Seventeen-year-old Nate Gregory (instagram.com/n8_gregory)  plays a little bit of everything—some bass here, some drums there, even some singing—but the guitar is where he really hits his stride. 

Earlier this year, Gregory headed down south to compete in a guitar competition at the Dallas International Guitar Festival, the largest and oldest guitar festival in the world. There, he took home first place with his rendition of Merle Haggard’s “Workin’ Man Blues.” Would you believe me if I told you this was his first time in a guitar competition?

“I didn’t have a band until less than a week before, and I met the bass player there the day before, so it was honestly pretty stressful going into it,” Gregory says. “But after I won, it was amazing because I’ve put so much time into the guitar, so it’s nice to have something to really show for it now.”

Gregory first picked up a guitar that he randomly came across moving between houses at age eleven, and he’s yet to put it down. While he’s mostly self-taught, Gregory started playing with the Grammy-winning guitarist Redd Volkaert, who played for Haggard. Gregory says that Volkaert has been a great mentor.

You can find him showing off his skills in the Kansas-side suburbs, Jerry’s Bait Shop in Lenexa among them. He can’t wait to keep playing, hopefully for the rest of his life.

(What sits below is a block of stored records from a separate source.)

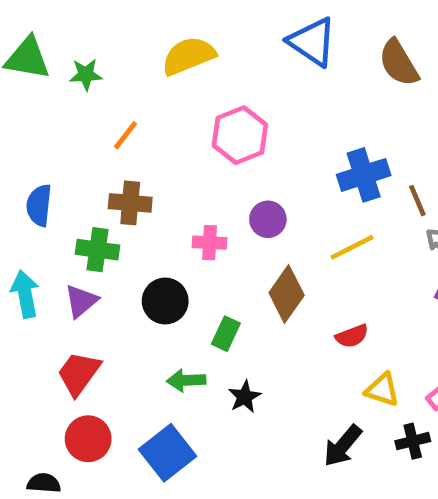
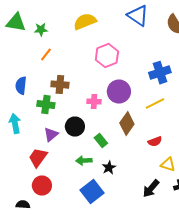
orange line: (125, 135) -> (46, 55), moved
purple circle: (268, 219) -> (119, 92), size x1.5
purple triangle: (81, 301) -> (51, 135), moved
green rectangle: (226, 334) -> (101, 141), turned -64
blue square: (168, 453) -> (92, 192), moved

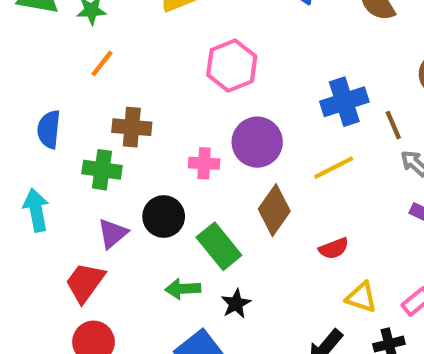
green rectangle: (101, 141) -> (219, 246), size x1.5

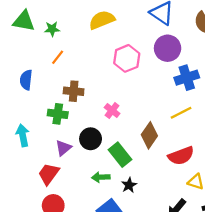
blue semicircle: (49, 129) -> (26, 80), moved
purple circle: (257, 142) -> (168, 48), moved
pink cross: (204, 163) -> (112, 110), turned 35
red semicircle: (334, 248) -> (181, 156), size x1.6

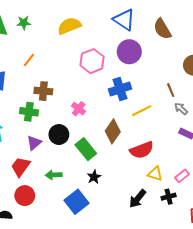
green star: (52, 29) -> (24, 23), moved
blue cross: (187, 78) -> (120, 89), moved
green arrow: (101, 177) -> (54, 175), moved

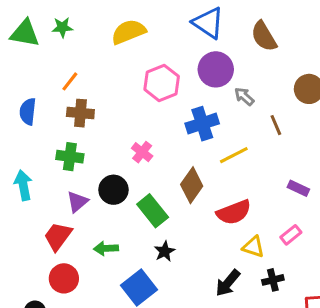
brown cross: (43, 91) -> (80, 113), moved
gray arrow: (181, 109) -> (244, 96), moved
pink rectangle: (182, 176) -> (291, 235), moved

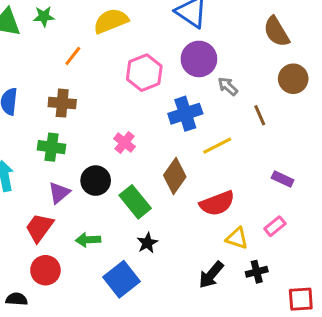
brown semicircle: (264, 36) -> (276, 32), moved
orange line: (70, 81) -> (73, 56), moved

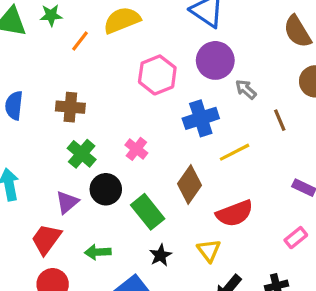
orange line: (73, 56) -> (80, 41), moved
green cross: (52, 147) -> (82, 154), moved, turned 32
yellow triangle: (237, 238) -> (209, 250), moved, turned 35

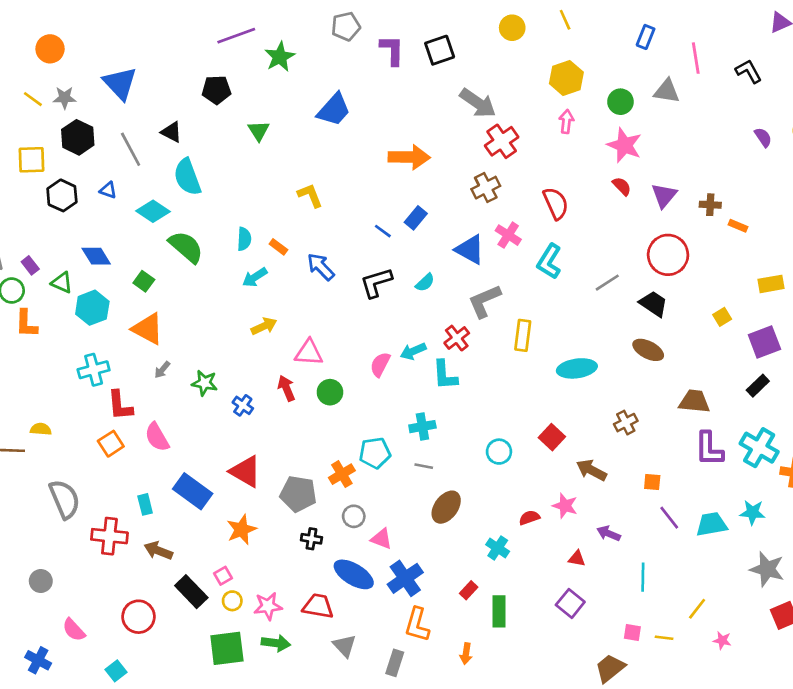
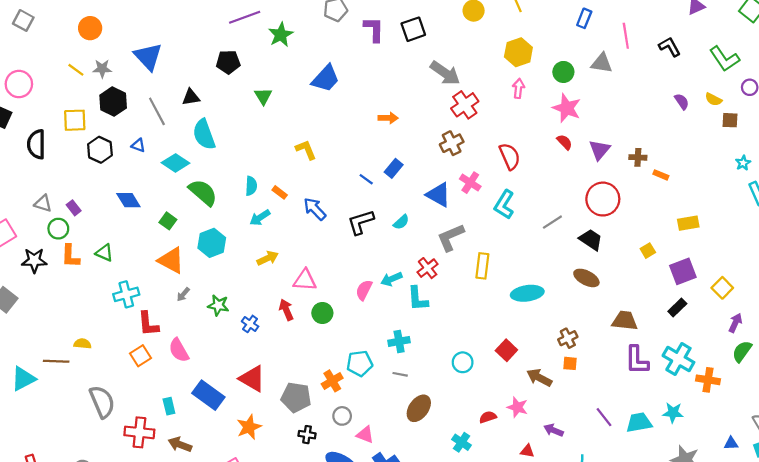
black triangle: (172, 132) -> (191, 97), turned -36
orange arrow: (409, 157) -> (388, 118), size x0.6
green triangle: (62, 283) -> (104, 253), moved
cyan hexagon: (92, 308) -> (212, 243), moved
orange square: (652, 482) -> (570, 363), moved

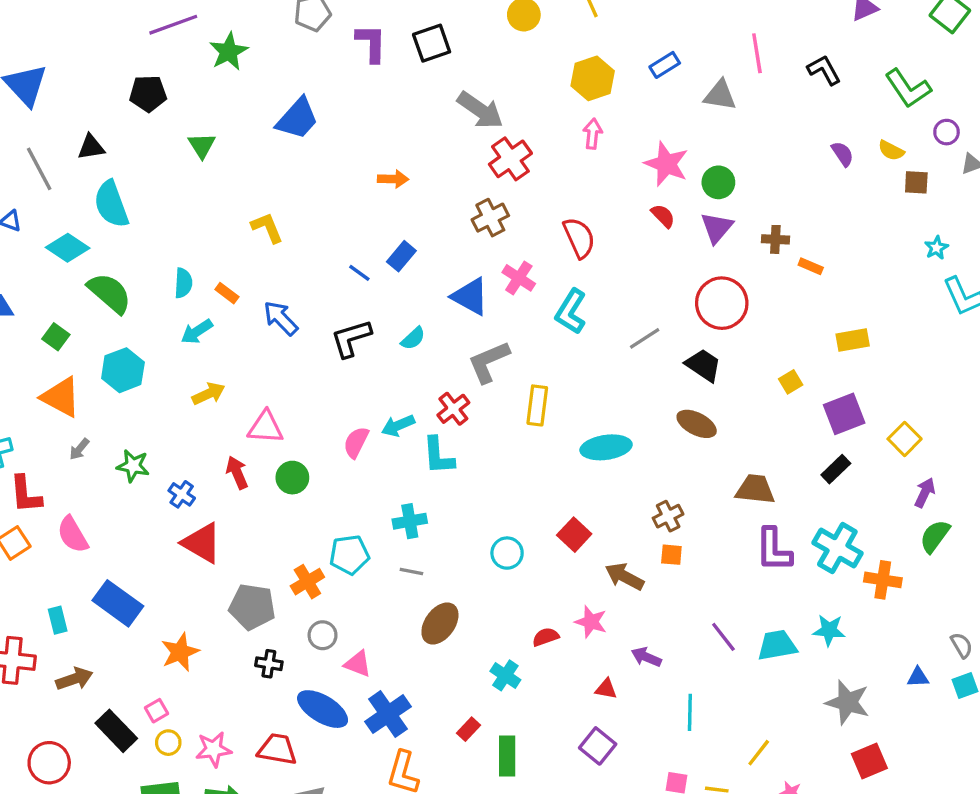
blue rectangle: (584, 18) -> (665, 65), moved, turned 36
green circle: (563, 72) -> (718, 182), moved
red triangle: (252, 379) -> (202, 543), moved
brown arrow: (180, 444) -> (74, 679), turned 140

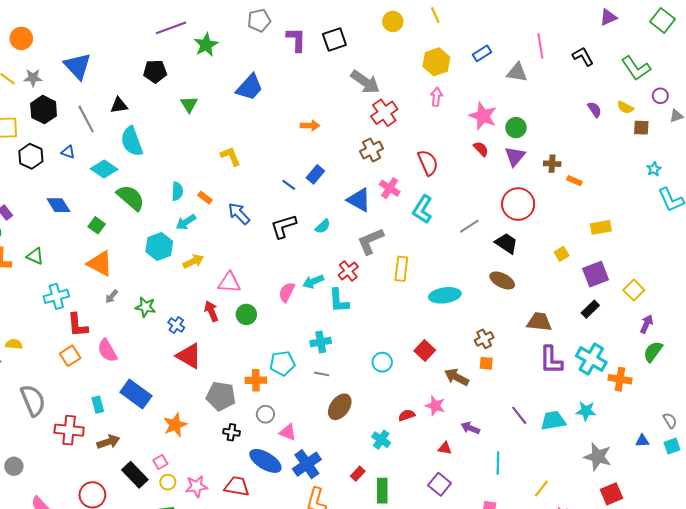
cyan hexagon: (123, 370) -> (159, 246), moved
orange cross: (307, 582) -> (256, 380), turned 30

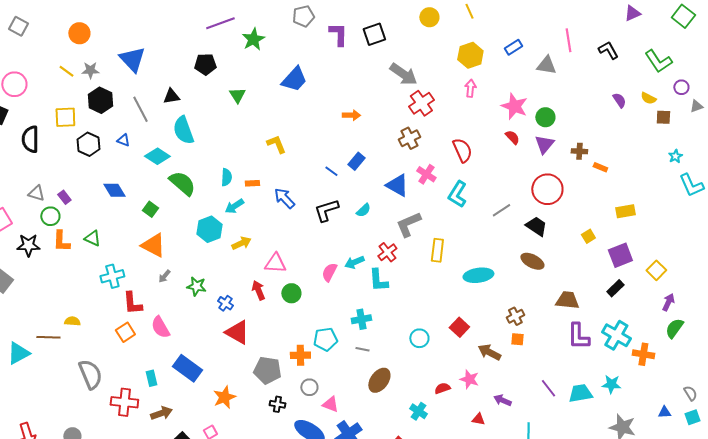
orange rectangle: (205, 198) -> (252, 183), turned -40

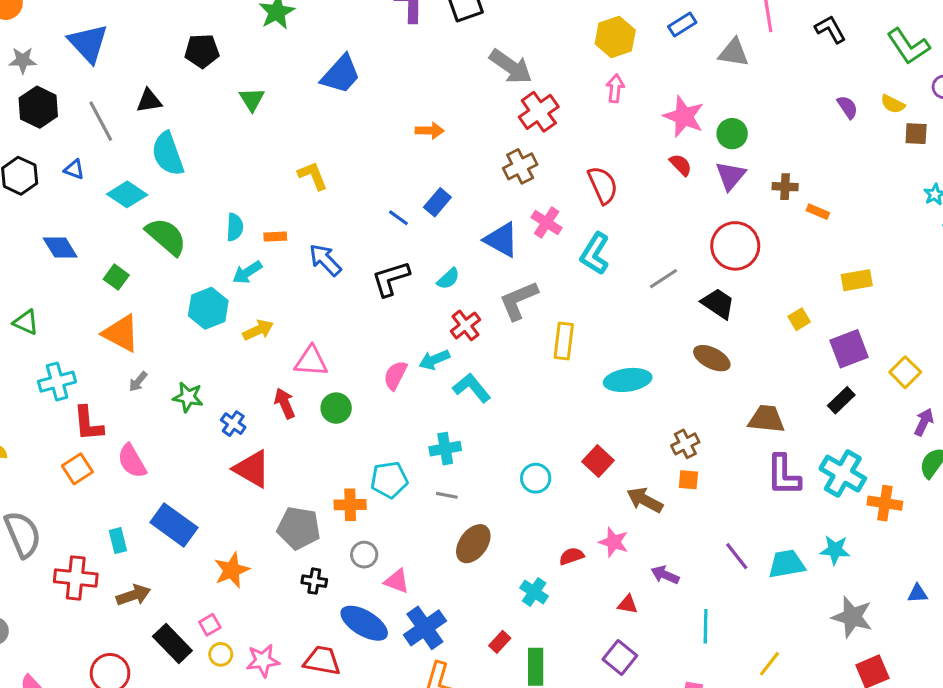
red cross: (387, 252) -> (465, 325), moved
cyan L-shape: (378, 280) -> (472, 388), turned 145

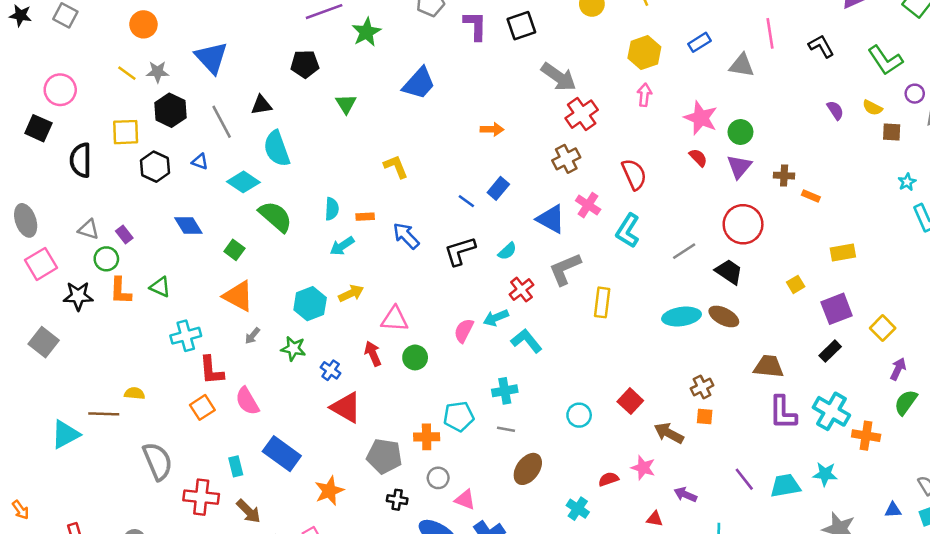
cyan hexagon: (208, 308) -> (310, 304), moved
cyan ellipse: (628, 380) -> (682, 316), moved
brown arrow: (133, 595) -> (249, 511), turned 64

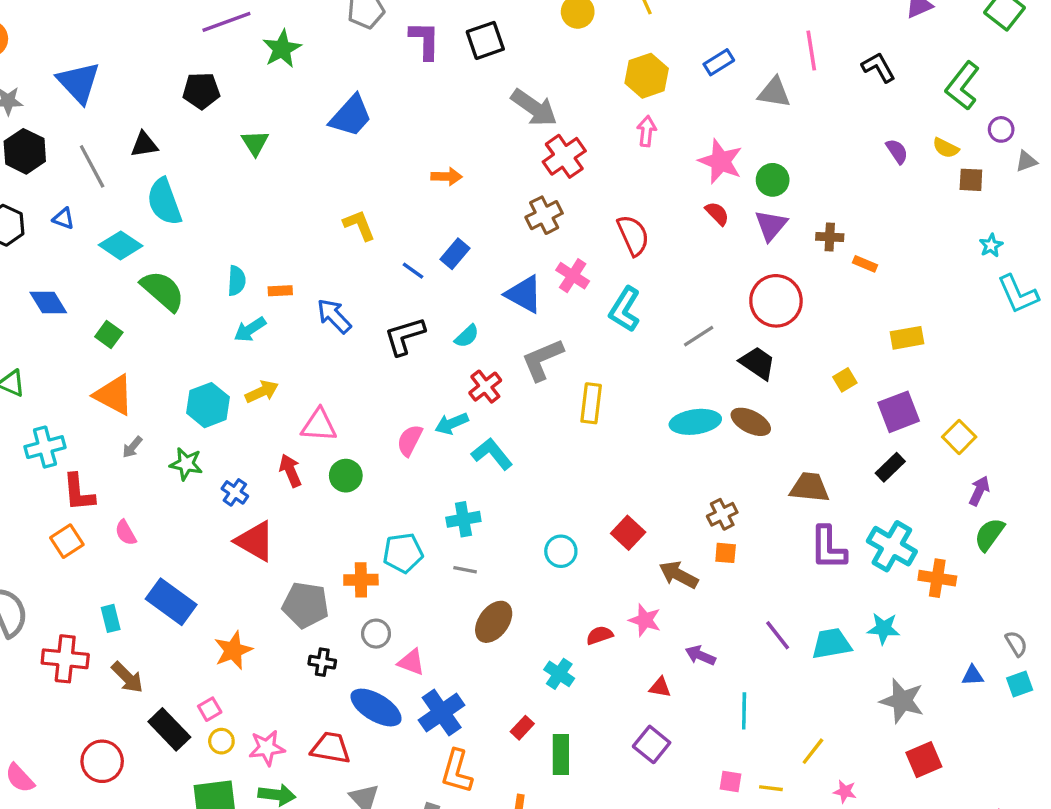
green L-shape: (885, 60) -> (962, 86), turned 72
yellow L-shape: (396, 167) -> (359, 225), moved
pink semicircle: (247, 401) -> (126, 533), size x0.7

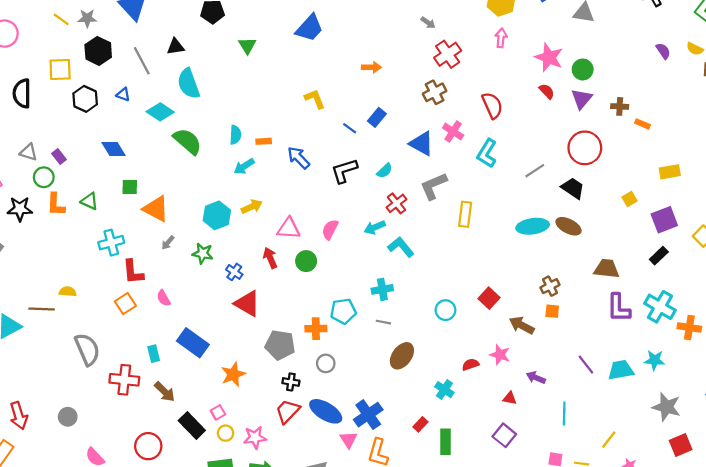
gray arrow: (534, 108) -> (428, 23), size x0.5
green square: (109, 334) -> (130, 187), moved, turned -35
pink semicircle: (410, 440) -> (330, 230), moved
pink triangle: (411, 662) -> (349, 440), moved, turned 36
red trapezoid: (331, 748) -> (288, 411), moved, turned -56

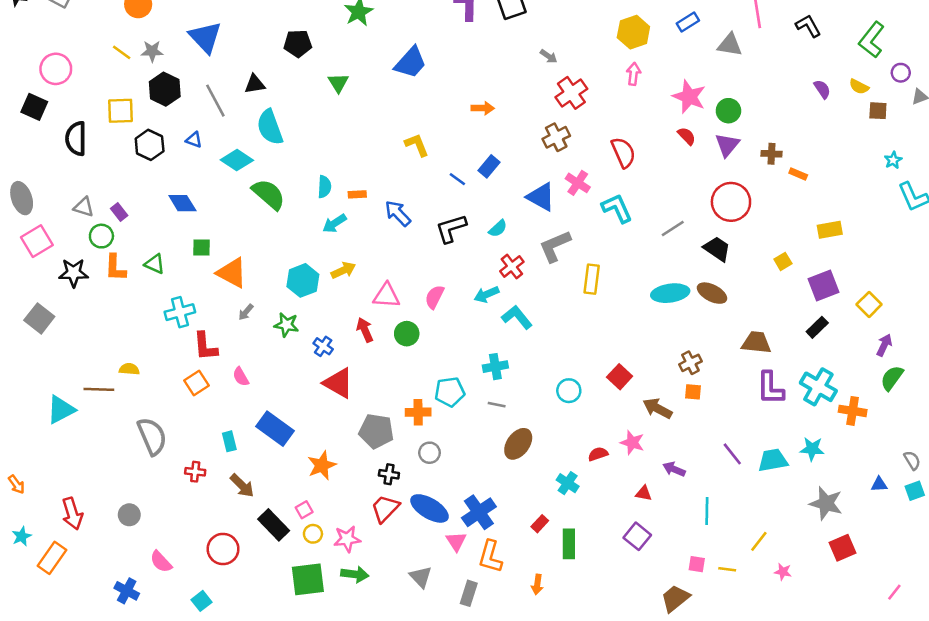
cyan L-shape: (487, 153) -> (617, 208), turned 124
red cross: (124, 380) -> (195, 472), size x0.6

“I don’t feel like I’ve really done much yet,” Gregory says. “I feel like I’m just getting started. I hope that I can keep playing guitar and I don’t have to get a day job. I hope to be playing with someone mildly successful, but just to make a living at the guitar I think is the goal now.” —Olivia Augustine

Best Pop Shop

KC Soda Co.

Walk into KC Soda Co. (kcsoda.com) at the City Market on any given day and be met with a flavorful rainbow of shelved bottles lining each wall. With eight hundred to a thousand flavors in stock at a time, you would be hard-pressed to find any other soda shop with such variety.

KC Soda Co. has any flavor imaginable as an option for customers, from a classic root beer to a unique mango-flavored drink to flavors as bizarre as pickle and ketchup. If it exists, it’s probably somewhere on their shelves.

Owner Lucas Thompson grew up in Louisburg, where he enjoyed drinking the Lost Trail Soda at Louisburg Cider Mill. After realizing the plethora of local sodas made in different parts of the country, Thompson became passionate about bringing them all into one space. But that isn’t all he loves about owning the shop: He loves the accessibility of it, too. 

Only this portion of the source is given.